Sunday, January 31, 2010

How much code is too much code?

As an industry, we have over half a century of experience. We should, by now, be in a position to use that experience to decide on "good" and "bad" software. One dimension is size. Let's explore that aspect of software.

Certainly, software is needed. Lines of code are required to get the work done. Without code, nothing happens.

Yet too much code is a bad thing. Smaller programs are easier to understand than larger programs. And easier to modify. And to fix. "A simple program has obviously no defects. A complex program has no obvious defects."

So how do we reduce the size of our code? The traditional methods are: eliminate duplicate code, re-factor to combine similar sections, and re-write to use better coding techniques. These are all laudable, but insufficient.

Here's what you need to do:

First, decide that you care about the size of your source code. In my experience, most project managers (and most programmers) care little if at all for the size of the source code. Savvy managers realize that there is a correlation between the size of source code and the quality of the result. They also realize that size has an effect on their team's ability to meet new requirements. But most managers care only for the end result of delivery on time, with as few defects as possible, and ignore the size of the code.

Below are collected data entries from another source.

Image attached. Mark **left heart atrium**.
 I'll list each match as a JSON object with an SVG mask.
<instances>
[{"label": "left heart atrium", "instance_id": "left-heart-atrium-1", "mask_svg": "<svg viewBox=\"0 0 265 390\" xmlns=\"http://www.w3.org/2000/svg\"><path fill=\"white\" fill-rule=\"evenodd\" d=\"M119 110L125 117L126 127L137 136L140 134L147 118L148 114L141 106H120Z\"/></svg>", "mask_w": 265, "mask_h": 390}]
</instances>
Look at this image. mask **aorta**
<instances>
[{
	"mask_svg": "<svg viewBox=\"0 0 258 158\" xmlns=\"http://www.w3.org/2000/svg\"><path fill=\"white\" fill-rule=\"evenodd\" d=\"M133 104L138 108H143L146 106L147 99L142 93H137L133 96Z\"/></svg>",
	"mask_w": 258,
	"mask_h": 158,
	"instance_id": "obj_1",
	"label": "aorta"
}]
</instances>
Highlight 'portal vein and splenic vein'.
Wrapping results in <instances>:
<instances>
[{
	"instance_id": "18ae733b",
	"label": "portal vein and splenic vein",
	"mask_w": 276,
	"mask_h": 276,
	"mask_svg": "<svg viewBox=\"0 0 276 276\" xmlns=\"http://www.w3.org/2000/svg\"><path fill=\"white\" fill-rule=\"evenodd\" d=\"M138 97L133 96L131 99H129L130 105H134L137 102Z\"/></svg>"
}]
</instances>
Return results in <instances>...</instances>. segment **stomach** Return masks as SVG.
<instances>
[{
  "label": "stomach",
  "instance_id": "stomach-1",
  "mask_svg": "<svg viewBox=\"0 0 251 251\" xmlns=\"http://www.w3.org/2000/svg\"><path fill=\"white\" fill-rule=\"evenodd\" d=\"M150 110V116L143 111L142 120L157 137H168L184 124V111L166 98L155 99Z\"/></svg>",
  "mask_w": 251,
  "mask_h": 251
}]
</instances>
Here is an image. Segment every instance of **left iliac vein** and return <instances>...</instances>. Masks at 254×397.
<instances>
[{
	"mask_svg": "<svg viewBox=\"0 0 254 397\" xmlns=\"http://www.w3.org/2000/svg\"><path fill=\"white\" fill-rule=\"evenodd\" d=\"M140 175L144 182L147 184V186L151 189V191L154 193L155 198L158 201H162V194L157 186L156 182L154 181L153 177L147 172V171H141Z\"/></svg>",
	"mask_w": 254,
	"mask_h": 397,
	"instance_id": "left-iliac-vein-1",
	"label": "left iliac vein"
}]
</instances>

Second, decide that you want to measure your source code. This implies wanting to monitor the code size and take action as you get the measurements. Many project plans are formed up front, with no slack for adjustments. If you're not going to change the project as you get the information, then why bother collecting it?

Third, decide on the measurement frequency. You must measure frequently enough to make a difference, but not so frequently that you waste resources. The measurement must feed into your OODA (Observe-Orient-Decide-Act) loop. Measuring once per year is probably too infrequent. Measuring every day is probably to frequent.

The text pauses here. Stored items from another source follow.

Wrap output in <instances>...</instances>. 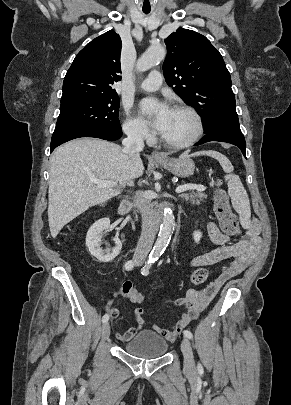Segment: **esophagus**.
<instances>
[{
    "label": "esophagus",
    "instance_id": "1",
    "mask_svg": "<svg viewBox=\"0 0 291 405\" xmlns=\"http://www.w3.org/2000/svg\"><path fill=\"white\" fill-rule=\"evenodd\" d=\"M151 157H152V159L159 160V159H163L164 155L158 151H153L151 154Z\"/></svg>",
    "mask_w": 291,
    "mask_h": 405
}]
</instances>
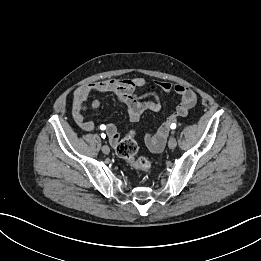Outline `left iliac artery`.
<instances>
[{
    "label": "left iliac artery",
    "instance_id": "44dca946",
    "mask_svg": "<svg viewBox=\"0 0 261 261\" xmlns=\"http://www.w3.org/2000/svg\"><path fill=\"white\" fill-rule=\"evenodd\" d=\"M170 127H171V129H175L176 128V124L172 123Z\"/></svg>",
    "mask_w": 261,
    "mask_h": 261
}]
</instances>
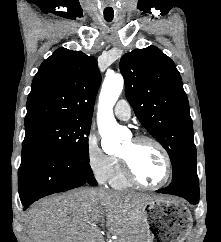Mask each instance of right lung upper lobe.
Listing matches in <instances>:
<instances>
[{
	"label": "right lung upper lobe",
	"mask_w": 221,
	"mask_h": 242,
	"mask_svg": "<svg viewBox=\"0 0 221 242\" xmlns=\"http://www.w3.org/2000/svg\"><path fill=\"white\" fill-rule=\"evenodd\" d=\"M100 82L94 57L57 49L41 64L33 79L25 126L56 119H92Z\"/></svg>",
	"instance_id": "cb5924a9"
}]
</instances>
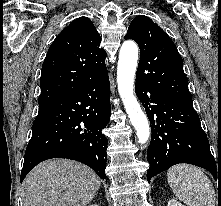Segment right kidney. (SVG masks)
Returning a JSON list of instances; mask_svg holds the SVG:
<instances>
[{"mask_svg":"<svg viewBox=\"0 0 221 206\" xmlns=\"http://www.w3.org/2000/svg\"><path fill=\"white\" fill-rule=\"evenodd\" d=\"M89 206H98L97 204H90Z\"/></svg>","mask_w":221,"mask_h":206,"instance_id":"right-kidney-1","label":"right kidney"}]
</instances>
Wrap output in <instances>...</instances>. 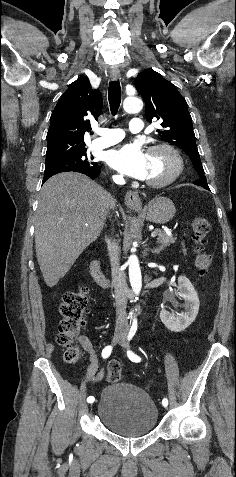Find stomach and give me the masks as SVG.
<instances>
[{
	"instance_id": "1",
	"label": "stomach",
	"mask_w": 236,
	"mask_h": 477,
	"mask_svg": "<svg viewBox=\"0 0 236 477\" xmlns=\"http://www.w3.org/2000/svg\"><path fill=\"white\" fill-rule=\"evenodd\" d=\"M141 212L152 223L166 224L174 217L176 209L169 198L159 196L152 199Z\"/></svg>"
}]
</instances>
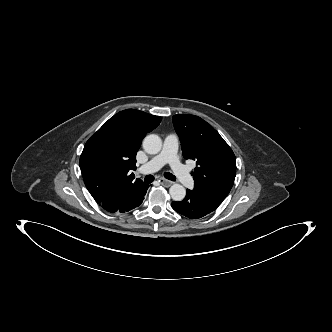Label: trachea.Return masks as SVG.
I'll return each mask as SVG.
<instances>
[{
  "instance_id": "trachea-1",
  "label": "trachea",
  "mask_w": 332,
  "mask_h": 332,
  "mask_svg": "<svg viewBox=\"0 0 332 332\" xmlns=\"http://www.w3.org/2000/svg\"><path fill=\"white\" fill-rule=\"evenodd\" d=\"M164 177H165L166 179H169V180H172V181H175V180H176V177H175L172 173H169V172L165 173V174H164ZM153 180H154V176H153V175H146V176L144 177V181H145L146 183H152Z\"/></svg>"
}]
</instances>
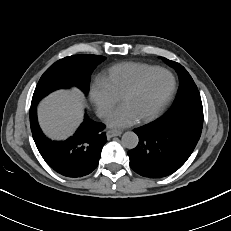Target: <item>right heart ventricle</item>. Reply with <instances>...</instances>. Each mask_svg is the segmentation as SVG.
Returning <instances> with one entry per match:
<instances>
[{
  "mask_svg": "<svg viewBox=\"0 0 231 231\" xmlns=\"http://www.w3.org/2000/svg\"><path fill=\"white\" fill-rule=\"evenodd\" d=\"M156 68L159 67L146 63L125 62L109 68L102 78L111 91L121 98L138 79Z\"/></svg>",
  "mask_w": 231,
  "mask_h": 231,
  "instance_id": "e07e8e85",
  "label": "right heart ventricle"
}]
</instances>
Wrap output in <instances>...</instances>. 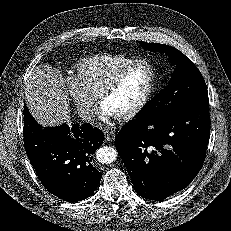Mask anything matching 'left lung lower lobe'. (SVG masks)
I'll use <instances>...</instances> for the list:
<instances>
[{"mask_svg": "<svg viewBox=\"0 0 231 231\" xmlns=\"http://www.w3.org/2000/svg\"><path fill=\"white\" fill-rule=\"evenodd\" d=\"M210 135L208 104L155 120L134 119L115 137L136 192L162 200L186 188L203 166Z\"/></svg>", "mask_w": 231, "mask_h": 231, "instance_id": "obj_1", "label": "left lung lower lobe"}]
</instances>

Fourth, pick a measurement. There are different ways to measure source code, each has its advantages. Here are a few:

- Lines Of Code (LOC): a raw count of the lines of source code, easily obtained with tools like wc. Advantages: it's easy to do -- very easy. Disadvantages: it doesn't account for blank lines or comments, nor does it measure complexity. (I can write a complex algorithm in 20 lines of code or 200 lines, but which is better? The short one may be hard to understand. Or the long one may be inefficient.)

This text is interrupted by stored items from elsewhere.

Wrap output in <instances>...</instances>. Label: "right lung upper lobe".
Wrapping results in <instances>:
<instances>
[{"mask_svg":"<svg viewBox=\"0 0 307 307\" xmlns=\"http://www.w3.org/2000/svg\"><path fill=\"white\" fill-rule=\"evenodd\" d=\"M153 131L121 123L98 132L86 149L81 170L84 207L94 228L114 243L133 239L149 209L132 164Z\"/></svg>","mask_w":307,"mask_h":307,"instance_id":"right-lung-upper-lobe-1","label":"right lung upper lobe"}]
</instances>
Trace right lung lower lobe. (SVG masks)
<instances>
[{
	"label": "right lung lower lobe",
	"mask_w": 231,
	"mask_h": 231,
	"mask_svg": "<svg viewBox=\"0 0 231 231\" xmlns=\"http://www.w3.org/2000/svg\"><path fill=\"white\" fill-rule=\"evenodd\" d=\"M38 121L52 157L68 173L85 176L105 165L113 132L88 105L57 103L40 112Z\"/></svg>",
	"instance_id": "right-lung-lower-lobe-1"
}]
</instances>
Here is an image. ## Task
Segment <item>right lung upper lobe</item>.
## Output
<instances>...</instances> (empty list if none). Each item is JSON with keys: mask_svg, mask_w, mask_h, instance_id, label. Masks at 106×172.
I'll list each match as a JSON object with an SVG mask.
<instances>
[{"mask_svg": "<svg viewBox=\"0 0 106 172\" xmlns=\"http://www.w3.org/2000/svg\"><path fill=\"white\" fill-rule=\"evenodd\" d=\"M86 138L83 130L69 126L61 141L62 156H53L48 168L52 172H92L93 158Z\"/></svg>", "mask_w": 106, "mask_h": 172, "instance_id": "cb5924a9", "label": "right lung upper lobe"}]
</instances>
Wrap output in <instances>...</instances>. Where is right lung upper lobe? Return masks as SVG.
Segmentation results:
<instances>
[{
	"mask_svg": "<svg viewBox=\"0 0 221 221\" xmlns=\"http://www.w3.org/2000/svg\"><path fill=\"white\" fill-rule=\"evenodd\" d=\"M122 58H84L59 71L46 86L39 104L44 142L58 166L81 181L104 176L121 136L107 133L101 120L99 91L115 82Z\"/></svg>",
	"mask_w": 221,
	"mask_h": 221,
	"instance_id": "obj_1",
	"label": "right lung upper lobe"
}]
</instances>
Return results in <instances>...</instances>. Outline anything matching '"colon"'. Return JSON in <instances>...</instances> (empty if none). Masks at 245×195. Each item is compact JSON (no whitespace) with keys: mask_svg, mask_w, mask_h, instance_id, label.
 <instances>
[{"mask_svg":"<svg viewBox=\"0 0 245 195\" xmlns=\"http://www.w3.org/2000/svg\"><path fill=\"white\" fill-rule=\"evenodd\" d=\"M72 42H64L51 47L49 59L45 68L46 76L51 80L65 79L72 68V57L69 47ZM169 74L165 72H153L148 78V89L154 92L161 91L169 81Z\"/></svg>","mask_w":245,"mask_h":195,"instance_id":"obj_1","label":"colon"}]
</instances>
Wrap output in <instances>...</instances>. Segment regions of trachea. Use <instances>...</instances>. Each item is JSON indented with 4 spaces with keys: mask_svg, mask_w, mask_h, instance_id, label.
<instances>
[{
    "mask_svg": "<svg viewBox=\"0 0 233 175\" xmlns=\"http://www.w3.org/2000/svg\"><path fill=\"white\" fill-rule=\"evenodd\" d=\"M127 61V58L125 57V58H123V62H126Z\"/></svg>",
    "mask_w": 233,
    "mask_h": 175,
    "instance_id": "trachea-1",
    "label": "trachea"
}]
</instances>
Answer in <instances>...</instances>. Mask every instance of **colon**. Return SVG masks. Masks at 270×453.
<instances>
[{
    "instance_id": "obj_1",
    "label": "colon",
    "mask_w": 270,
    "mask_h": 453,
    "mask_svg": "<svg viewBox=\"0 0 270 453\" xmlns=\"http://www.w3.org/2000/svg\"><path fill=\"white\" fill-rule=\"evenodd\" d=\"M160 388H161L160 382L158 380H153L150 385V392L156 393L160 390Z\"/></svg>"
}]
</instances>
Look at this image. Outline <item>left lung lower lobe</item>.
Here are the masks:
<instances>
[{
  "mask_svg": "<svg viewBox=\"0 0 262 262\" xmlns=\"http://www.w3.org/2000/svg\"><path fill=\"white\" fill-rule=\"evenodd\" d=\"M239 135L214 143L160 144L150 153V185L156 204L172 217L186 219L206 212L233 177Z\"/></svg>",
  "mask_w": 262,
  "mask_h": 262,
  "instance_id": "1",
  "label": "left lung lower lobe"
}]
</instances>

- Source Lines Of Code (SLOC): a count of just the source code, omitting blank lines and comments. Advantage: a more accurate measure that LOC. Disadvantage: harder to do -- you need filters before sending source into wc.

- Function points: a measure of complexity of the task, not the code. Advantage: better for comparing different projects (especially those that use disparate technologies). Disadvantage: much, much harder to compute. Perhaps so much harder that the effort to derive these numbers costs more than the benefits.

- Complexity measure (McCabe or others): a measure of the complexity in the code. Advantages: good for identifying complex areas of code, and comparing different projects. Disadvantages: hard to derive.

Fifth, decide on your goal. A capricious goal of "reduce code to half its current size" is foolish. How do you know your code is too big? (Yes, it probably is larger than it needs to be, based on what I've seen with various software efforts. But how do you know that a reduction to half its current size is wise, or even possible?) A different goal, and one that may be more useful, is to improve understanding. Here are some ideas:

- For projects that use multiple languages, understand the relative size of the language code bases. How much of your project is in C++? How much in C#? And how much in Visual Basic?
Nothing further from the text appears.